**Assignment**
The expected output is each line from the one containing "Détails du produit" to the last line of the data below, set down exactly, minus the pictures.

Page-level text extractions:
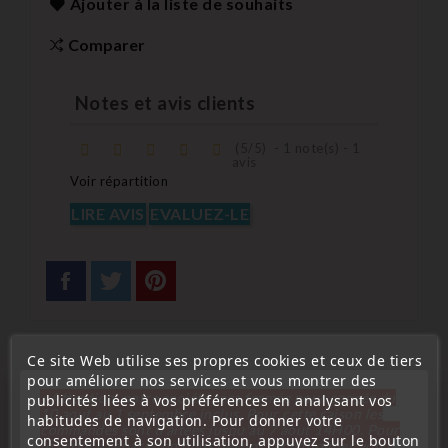
Ajouter à la liste de souhaits
Comparer
Notes et avis clients
(
5
/
5
)
-
1
note(s) -
1
avis
Voir répartition
LIRE AVIS
EVALUEZ-LE
Ce site Web utilise ses propres cookies et ceux de tiers
pour améliorer nos services et vous montrer des
Description
Détails du produit
« Attention, notre société sera fermée pour congés du
publicités liées à vos préférences en analysant vos
10 aout au 1 septembre inclus. Pour cette raison les
habitudes de navigation. Pour donner votre
commandes sont traitées jusqu'au 7 aout
14H00. Pour
consentement à son utilisation, appuyez sur le bouton
Contacteur électronique poignée de coffre arrière Nissan
le service réparation nous devons réceptionner votre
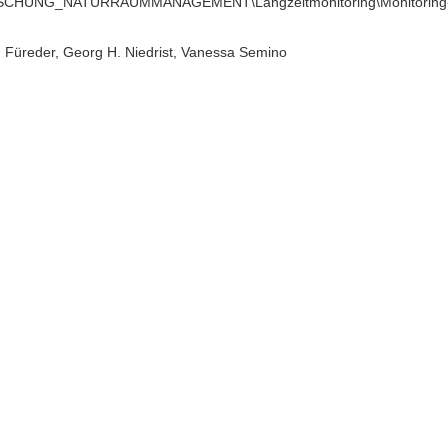
SCHUNG_NATURRAUMMANAGEMENT\Langzeitmonitoring\Monitoring-un
 Füreder, Georg H. Niedrist, Vanessa Semino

**Finished task**
Détails du produit
« Attention, notre société sera fermée pour congés du
publicités liées à vos préférences en analysant vos
10 aout au 1 septembre inclus. Pour cette raison les
habitudes de navigation. Pour donner votre
commandes sont traitées jusqu'au 7 aout
14H00. Pour
consentement à son utilisation, appuyez sur le bouton
Contacteur électronique poignée de coffre arrière Nissan
le service réparation nous devons réceptionner votre
SCHUNG_NATURRAUMMANAGEMENT\Langzeitmonitoring\Monitoring-un
 Füreder, Georg H. Niedrist, Vanessa Semino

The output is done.